- Dzieci chłoną wiedzę, jak gąbka – mówi młodszy aspirant Dariusz Wojcieszak.
Takim wyjątkowym elementem akurat naszego, poznańskiego Ognika jest kuchnia, w której możemy „zrobić pożar”, wypełnić pomieszczenie dymem teatralnym i zrobić taką prawdziwą ewakuację.
Symulacja jest częścią zajęć. W czasie pobytu w jednostce najmłodsi mogą m.in. dowiedzieć się, jak wygląda praca strażaka i poznać zasady bezpiecznego obchodzenia się z ogniem. Podczas zajęć wykorzystywane są pomoce dydaktyczne. Dużym zainteresowaniem wśród dzieci cieszy się „domek zagrożeń”.
Posiadamy taki domek interaktywny, w którym są różne takie sytuacje dnia codziennego. Domek jest wykonany przez Politechnikę Poznańską i wyposażony w całą masę kamer, różnych dźwięków, zadymiarkę. To wszystko, co się dzieje w danym pomieszczeniu, dzieci mogą oglądać na ekranie telewizora.
- dodaje Wojcieszak.
Uczestnicy zajęć, w mikro skali, mogą obserwować skutki nieprzestrzegania zasad bezpieczeństwa w różnych pomieszczeniach. Nieco starsi mają możliwość doświadczenia części z prezentowanych scenek rodzajowych na własnej skórze. Wystarczy, że przejdą do sąsiedniego pokoju i odwiedzą ICEEP.
Ten skrót oznacza Interaktywne Centrum Edukacji Ekologicznej i Przeciwpożarowej.

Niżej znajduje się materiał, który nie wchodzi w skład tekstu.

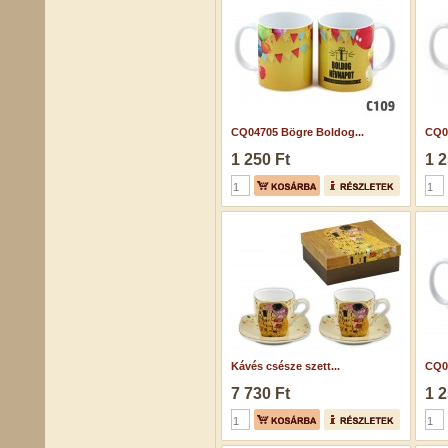
CQ04705 Bögre Boldog...
CQ05
1 250 Ft
1 2
Kávés csésze szett...
CQ04
7 730 Ft
1 2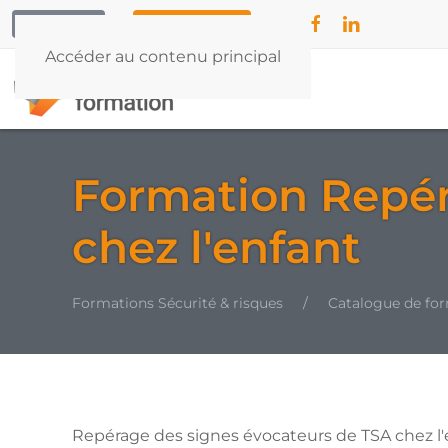
CONTACT
04 42 79 55 32
Accéder au contenu principal
Formation Repér
chez l'enfant
Formations Sécurité & risques
Catalogue de fo
Repérage des signes évocateurs de TSA chez l'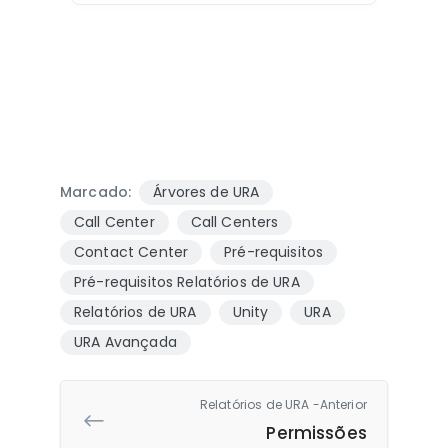
Marcado:
Árvores de URA
Call Center
Call Centers
Contact Center
Pré-requisitos
Pré-requisitos Relatórios de URA
Relatórios de URA
Unity
URA
URA Avançada
Relatórios de URA -Anterior
Permissões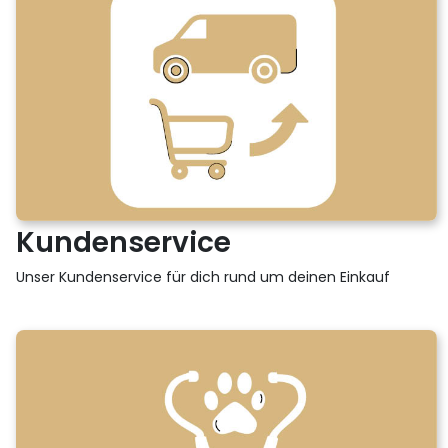
Kundenservice
Unser Kundenservice für dich rund um deinen Einkauf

Jest to pokój zagadek, bardzo bezpieczny, w którym starsze dzieci w określonym czasie muszą rozwiązać w siedmiu pokojach różne sytuacje.
- tłumaczy.
Każda zagadka dotyczy innych kwestii bezpieczeństwa – od pierwszej pomocy przedmedycznej, aż do postępowania z płonącym tłuszczem. „Strażacki escape room” to nie tylko innowacyjna forma edukacji przeciwpożarowej, ale także - co podkreślaja strażacy - test umiejętności radzenia sobie ze stresem i presją czasu.
Z oferty edukacyjnej Komendy Miejskiej skorzystać może każdy.